A detailed comprehensive performance comparison is made between the three best ML predictors i.e. RF, SVM and DT in Table 27 with all 30 risk factors, 16 risk factors obtained with SelectKBoost and 16 risk factors obtained for RF-RFE, SVM-RFE and DT-RFE. All these results are obtained on standard scaled cervix data with SMOTE for oversampling, GridSearchCV for parameter selection and fivefold cross-validation for performance scores computation. Tabular data makes a clear comparison among the implemented RF, SVM and DT classifiers with different approaches used for selecting risk factors.

Table 27 Comparison of DT, SVM and RF with 30 features, 16 features (SelectKBoost) and 16 features (RFE)

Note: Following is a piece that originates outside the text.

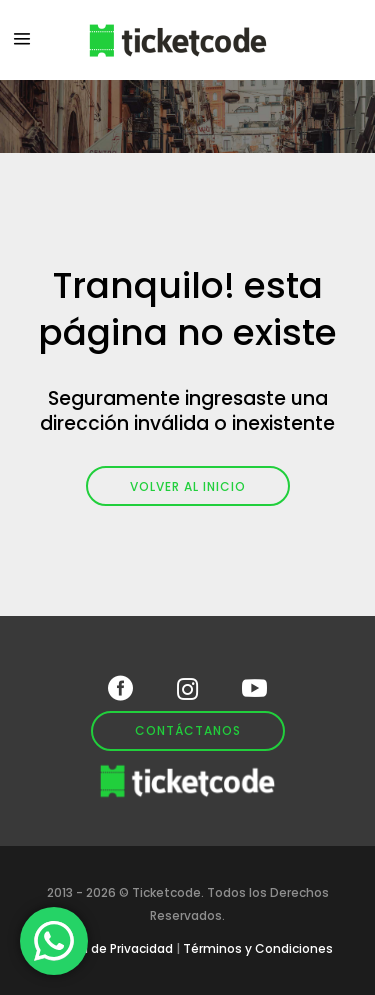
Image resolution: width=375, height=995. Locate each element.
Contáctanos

RF-RFE is given great results with accuracy as 99.21%, 96.13, 97.01% and 98.53% for four targets Hinselmann, Schiller, Cytology and Biopsy respectively. Other parameter for RF-RFE gives that precision is 98.5%, 95.59%, 96.27% and 98.07%, recall score is 100%, 98.4%, 98.41% and 100%, F-score is 0.99, 0.95, 0.97 and 0.97, and AUC score is 0.99, 0.98, 0.99 and 0.99 for the four target variables respectively. Figure 20 shows the comparison of accuracy for implemented ML classifiers. Performance metrics with 16 risk factors obtained from SelectKBoost approach are almost same to that obtained with complete set of features. However RFE approach significantly enhances the optimization in parameter metrics for RF, SVM and DT classifiers specifically in accuracy, precision and recall.

Fig. 20
figure 20

Accuracy comparison of implemented ML classifiers

6 Conclusion

This paper analyzes the performance of some of the most prominent ML algorithms for cervical cancer data and observes the effect of scaling on performance metrics to efficiently predict the samples of malignant type. NB, LR, KNN, SVM, LDA, MLP, DT & RF are the ML classifiers which made prediction for all 30 risk factors. RF, DT and SVM classifiers are ranked as top three that makes best prediction for all four target category with Standard scaled data, however the performance is not so much get affected with unscaled data and Min–Max scaled data except in case of normalization. Furthermore, classification is made with these predictors using relevant features having more importance in data by feature selection algorithms. RF, SVM and DT classifiers using Univariate feature selection (SelectKBoost) and RFE make the predictors more efficient compared to the classifiers using with complete set of risk factors. There is significant reduction in computational cost and time when low information risk-factors are removed from the disease diagnosis data. RFE is proven better approach than SelectKBoost and the performance of RF-RFE algorithm with 16 risk attributes is superior to other algorithms.